Mme Inge Vervotte, ministre de la Fonction publique et des Entreprises publiques. - Je vous lis la réponse du vice-premier ministre et ministre des Finances et des Réformes institutionnelles.

À ma connaissance, l'avenant à la Convention belgo-française du 10 mars 1964 qui a été signé le 13 décembre dernier n'a pas encore été approuvé par le parlement français. La période transitoire de 25 ans qui est prévue en faveur des frontaliers résidents de France est en effet très longue. Elle vise avant tout à tenir compte de la situation des frontaliers engagés dans ce régime et à éviter, compte tenu de l'importante différence de niveau entre les impôts belges et français, que ces personnes se trouvent confrontées brutalement à d'importantes pertes de revenus, ce qui n'aurait pas manqué de provoquer des drames sociaux.

D'ailleurs, comme je l'ai déjà indiqué en réponse à la question écrite nº 4-46 du 30 octobre 2007, l'instauration d'une période transitoire aussi longue constituait une condition sine qua non pour les autorités françaises. Sans une telle période transitoire, la conclusion de l'avenant n'aurait donc pas été possible et le régime frontalier tel qu'il est prévu par l'actuelle convention aurait alors perduré indéfiniment. Je rappelle qu'une période transitoire de 15 ans avait en son temps été jugée insuffisante par la partie française.

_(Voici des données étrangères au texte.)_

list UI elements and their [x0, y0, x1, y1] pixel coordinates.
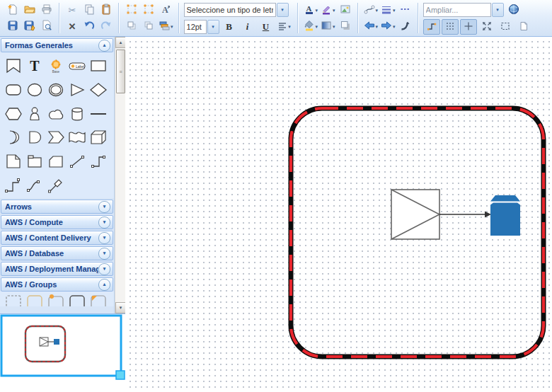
- line-color-button[interactable]: ▾: [319, 2, 337, 18]
- font-family-dropdown-icon[interactable]: ▾: [277, 3, 289, 17]
- section-header-arrows[interactable]: Arrows ▾: [1, 200, 113, 214]
- show-guides-toggle[interactable]: [460, 19, 477, 35]
- shape-cube[interactable]: [88, 129, 109, 146]
- shape-cylinder[interactable]: [67, 105, 88, 122]
- scroll-up-button[interactable]: ▲: [115, 37, 126, 48]
- font-family-input[interactable]: [184, 3, 276, 17]
- shape-text[interactable]: T: [24, 57, 45, 74]
- delete-button[interactable]: ✕: [64, 18, 81, 34]
- shape-card[interactable]: [45, 153, 67, 170]
- arrow-end-button[interactable]: ▾: [379, 18, 397, 34]
- shape-label[interactable]: Label: [67, 57, 88, 74]
- font-size-input[interactable]: [184, 20, 207, 34]
- new-document-button[interactable]: [4, 2, 21, 18]
- select-vertices-button[interactable]: [140, 2, 157, 18]
- scrollbar-thumb[interactable]: ≡: [116, 50, 125, 93]
- edge-arrow[interactable]: [439, 212, 491, 218]
- send-backward-button[interactable]: [123, 18, 140, 34]
- section-header-aws-database[interactable]: AWS / Database ▾: [1, 246, 113, 260]
- shape-corner-flag-group[interactable]: [89, 294, 108, 306]
- shape-tape[interactable]: [67, 129, 88, 146]
- shape-bookmark[interactable]: [3, 57, 24, 74]
- expand-icon[interactable]: ▾: [98, 248, 110, 260]
- font-size-button[interactable]: A: [157, 2, 175, 18]
- outline-toggle-button[interactable]: [497, 19, 514, 35]
- new-page-button[interactable]: [515, 19, 532, 35]
- zoom-input[interactable]: [423, 3, 491, 17]
- outline-resize-handle[interactable]: [116, 371, 125, 379]
- diagram-canvas[interactable]: [125, 37, 552, 392]
- shadow-button[interactable]: [337, 18, 354, 34]
- target-node[interactable]: [490, 195, 520, 236]
- section-header-aws-content-delivery[interactable]: AWS / Content Delivery ▾: [1, 231, 113, 245]
- shape-curve-connector[interactable]: [24, 177, 45, 194]
- gradient-button[interactable]: ▾: [319, 18, 337, 34]
- collapse-icon[interactable]: ▴: [98, 279, 110, 291]
- fill-color-button[interactable]: ▾: [302, 18, 320, 34]
- dashed-line-button[interactable]: [397, 2, 414, 18]
- italic-button[interactable]: i: [239, 19, 256, 35]
- line-width-button[interactable]: ▾: [379, 2, 397, 18]
- open-button[interactable]: [21, 2, 38, 18]
- shape-double-ellipse[interactable]: [45, 81, 67, 98]
- preview-button[interactable]: [38, 18, 55, 34]
- expand-icon[interactable]: ▾: [98, 217, 110, 229]
- shape-rounded-rectangle[interactable]: [3, 81, 24, 98]
- expand-icon[interactable]: ▾: [98, 263, 110, 275]
- save-as-button[interactable]: [21, 18, 38, 34]
- help-button[interactable]: [505, 2, 522, 18]
- section-header-aws-groups[interactable]: AWS / Groups ▴: [1, 277, 113, 292]
- shape-delay[interactable]: [24, 129, 45, 146]
- shape-line-connector[interactable]: [67, 153, 88, 170]
- underline-button[interactable]: U: [258, 19, 275, 35]
- shape-double-line-arrow[interactable]: [45, 177, 67, 194]
- shape-rectangle[interactable]: [88, 57, 109, 74]
- undo-button[interactable]: [81, 18, 98, 34]
- shape-elbow-connector-2[interactable]: [3, 177, 24, 194]
- align-button[interactable]: ▾: [276, 19, 293, 35]
- font-color-button[interactable]: A ▾: [302, 2, 320, 18]
- outline-panel[interactable]: [0, 313, 126, 392]
- font-family-combo[interactable]: ▾: [184, 3, 289, 17]
- bold-button[interactable]: B: [221, 19, 238, 35]
- zoom-combo[interactable]: ▾: [423, 3, 504, 17]
- shape-card-tab[interactable]: [24, 153, 45, 170]
- image-button[interactable]: [337, 2, 354, 18]
- show-grid-toggle[interactable]: [442, 19, 459, 35]
- bring-forward-button[interactable]: [140, 18, 157, 34]
- cut-button[interactable]: ✂: [64, 2, 81, 18]
- font-size-combo[interactable]: ▾: [184, 20, 219, 34]
- shape-step[interactable]: [45, 129, 67, 146]
- print-button[interactable]: [38, 2, 55, 18]
- collapse-icon[interactable]: ▴: [98, 40, 110, 52]
- shape-horizontal-line[interactable]: [88, 105, 109, 122]
- save-button[interactable]: [4, 18, 21, 34]
- paste-button[interactable]: [98, 2, 115, 18]
- source-node[interactable]: [391, 190, 439, 239]
- shape-base-icon[interactable]: Base: [45, 57, 67, 74]
- font-size-dropdown-icon[interactable]: ▾: [207, 20, 219, 34]
- shape-dashed-group[interactable]: [4, 294, 23, 306]
- arrow-start-button[interactable]: ▾: [362, 18, 380, 34]
- rounded-edge-button[interactable]: [397, 18, 414, 34]
- shape-triangle[interactable]: [67, 81, 88, 98]
- shape-actor[interactable]: [24, 105, 45, 122]
- shape-hexagon[interactable]: [3, 105, 24, 122]
- shape-crescent[interactable]: [3, 129, 24, 146]
- expand-icon[interactable]: ▾: [98, 201, 110, 213]
- scroll-down-button[interactable]: ▼: [115, 302, 126, 313]
- layout-button[interactable]: ▾: [157, 18, 175, 34]
- copy-button[interactable]: [81, 2, 98, 18]
- shape-ellipse[interactable]: [24, 81, 45, 98]
- section-header-formas-generales[interactable]: Formas Generales ▴: [1, 38, 113, 52]
- shape-rhombus[interactable]: [88, 81, 109, 98]
- zoom-dropdown-icon[interactable]: ▾: [492, 3, 504, 17]
- expand-icon[interactable]: ▾: [98, 232, 110, 244]
- shape-elbow-connector[interactable]: [88, 153, 109, 170]
- shape-corner-dot-group[interactable]: [47, 294, 65, 306]
- fit-page-button[interactable]: [478, 19, 495, 35]
- shape-tan-group[interactable]: [25, 294, 44, 306]
- select-region-button[interactable]: [123, 2, 140, 18]
- section-header-aws-compute[interactable]: AWS / Compute ▾: [1, 215, 113, 229]
- shape-cloud[interactable]: [45, 105, 67, 122]
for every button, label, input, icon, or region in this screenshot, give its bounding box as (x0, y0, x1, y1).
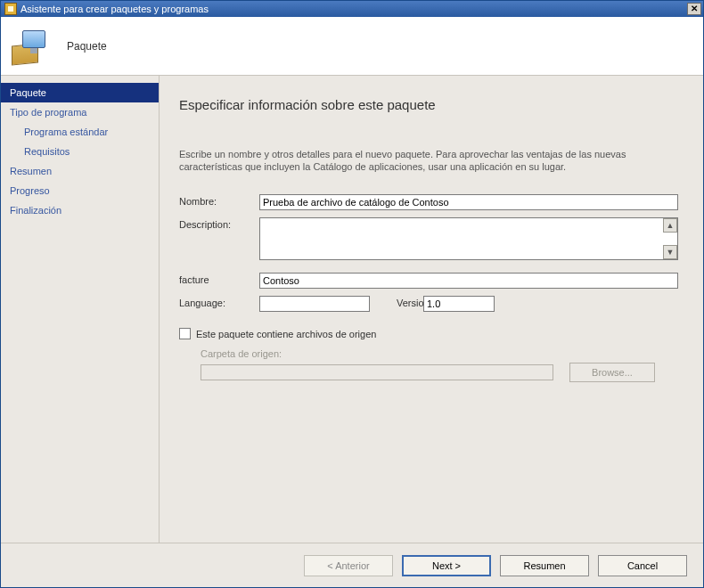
intro-text: Escribe un nombre y otros detalles para … (179, 148, 684, 173)
source-folder-group: Carpeta de origen: Browse... (179, 348, 684, 382)
wizard-steps-sidebar: Paquete Tipo de programa Programa estánd… (1, 76, 160, 543)
main-panel: Especificar información sobre este paque… (160, 76, 703, 543)
browse-button: Browse... (569, 363, 655, 382)
step-progreso[interactable]: Progreso (1, 181, 159, 200)
banner: Paquete (1, 17, 703, 76)
scroll-down-icon[interactable]: ▼ (663, 245, 677, 259)
titlebar: Asistente para crear paquetes y programa… (1, 1, 703, 17)
description-label: Description: (179, 217, 259, 230)
language-label: Language: (179, 296, 259, 308)
close-button[interactable]: ✕ (687, 3, 701, 15)
source-folder-label: Carpeta de origen: (201, 348, 684, 359)
scroll-up-icon[interactable]: ▲ (663, 218, 677, 233)
summary-button[interactable]: Resumen (500, 555, 589, 576)
cancel-button[interactable]: Cancel (598, 555, 687, 576)
step-requisitos[interactable]: Requisitos (1, 142, 159, 161)
source-files-checkbox[interactable] (179, 328, 191, 339)
body: Paquete Tipo de programa Programa estánd… (1, 76, 703, 543)
wizard-window: Asistente para crear paquetes y programa… (0, 0, 704, 588)
banner-label: Paquete (67, 40, 107, 53)
step-finalizacion[interactable]: Finalización (1, 200, 159, 220)
version-label: Version: (370, 296, 423, 308)
source-files-checkbox-label: Este paquete contiene archivos de origen (196, 329, 376, 339)
version-input[interactable] (423, 296, 495, 312)
facture-label: facture (179, 273, 259, 285)
step-resumen[interactable]: Resumen (1, 161, 159, 181)
page-title: Especificar información sobre este paque… (179, 97, 684, 112)
nombre-input[interactable] (259, 194, 678, 210)
facture-input[interactable] (259, 273, 678, 289)
window-title: Asistente para crear paquetes y programa… (20, 4, 209, 14)
step-programa-estandar[interactable]: Programa estándar (1, 122, 159, 142)
source-folder-input (201, 364, 553, 380)
app-icon (4, 3, 17, 15)
nombre-label: Nombre: (179, 194, 259, 207)
step-paquete[interactable]: Paquete (1, 83, 159, 102)
description-textarea[interactable]: ▲ ▼ (259, 217, 678, 260)
language-input[interactable] (259, 296, 370, 312)
step-tipo-programa[interactable]: Tipo de programa (1, 102, 159, 122)
next-button[interactable]: Next > (402, 555, 491, 576)
previous-button[interactable]: < Anterior (304, 555, 393, 576)
wizard-footer: < Anterior Next > Resumen Cancel (1, 543, 703, 587)
package-icon (12, 27, 51, 66)
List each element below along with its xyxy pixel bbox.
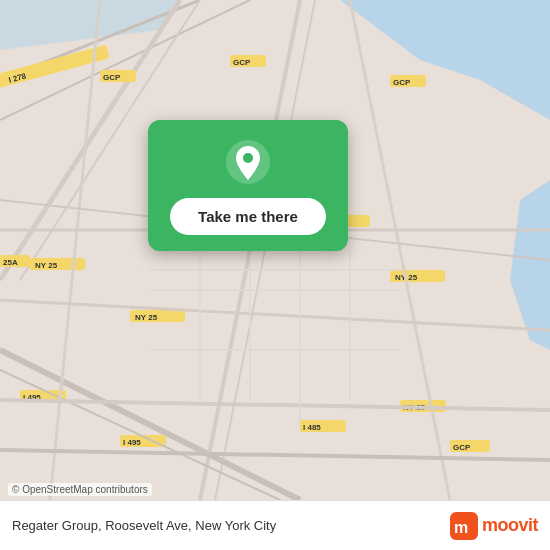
- svg-text:GCP: GCP: [103, 73, 121, 82]
- svg-point-56: [243, 153, 253, 163]
- moovit-logo-icon: m: [450, 512, 478, 540]
- svg-text:GCP: GCP: [393, 78, 411, 87]
- svg-text:m: m: [454, 519, 468, 536]
- svg-text:I 495: I 495: [123, 438, 141, 447]
- location-pin-icon: [224, 138, 272, 186]
- popup-card: Take me there: [148, 120, 348, 251]
- footer-bar: Regater Group, Roosevelt Ave, New York C…: [0, 500, 550, 550]
- address-text: Regater Group, Roosevelt Ave, New York C…: [12, 518, 276, 533]
- moovit-logo-text: moovit: [482, 515, 538, 536]
- svg-text:NY 25: NY 25: [135, 313, 158, 322]
- svg-text:GCP: GCP: [233, 58, 251, 67]
- map-copyright: © OpenStreetMap contributors: [8, 483, 152, 496]
- svg-text:I 485: I 485: [303, 423, 321, 432]
- moovit-logo: m moovit: [450, 512, 538, 540]
- svg-text:25A: 25A: [3, 258, 18, 267]
- take-me-there-button[interactable]: Take me there: [170, 198, 326, 235]
- svg-text:GCP: GCP: [453, 443, 471, 452]
- svg-text:NY 25: NY 25: [35, 261, 58, 270]
- map-container: I 278 NY 25A NY 25 NY 25 NY 25 GCP GCP G…: [0, 0, 550, 500]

Par ailleurs, les entreprises qui exercent leur activité dans la zone frontalière belge, en particulier dans le sud de la Flandre occidentale, affirment qu'elles ne trouvent pas en Belgique la main d'oeuvre dont elles ont besoin et craignent que la suppression du régime frontalier les prive d'une main d'oeuvre nécessaire à la bonne conduite de leurs activités. Il a donc été convenu avec ces entreprises d'envisager un éventuel report, d'un an au minimum et de trois ans au maximum, du début de la période transitoire.

L'avenant étant un instrument bilatéral, il ne peut être modifié sans l'assentiment de la France. Je ne peux donc encore dire de quelle manière cette modification serait réalisée. J'envisage de conclure un nouvel avenant modifiant l'avenant du 13 décembre. Ceci permettrait de poursuivre les travaux en vue de l'approbation des dispositions contenues dans l'avenant signé le 13 décembre et de ne pas retarder l'entrée en vigueur des dispositions relatives aux travailleurs frontaliers belges et à la perception par les communes belges des additionnels communaux.

Mme Christiane Vienne (PS). - Je maintiens qu'il s'agit d'une concurrence totalement déloyale pour les travailleurs belges. Je suis étonnée quand j'entends des entrepreneurs dire qu'ils ne trouvent pas de main d'oeuvre qualifiée alors qu'existe quand même à Courtrai une université au moins aussi connue et renommée que celle de Lille. Je comprends dès lors les réticences du gouvernement français mais je ne vois pas pourquoi les travailleurs belges devraient en subir le préjudice.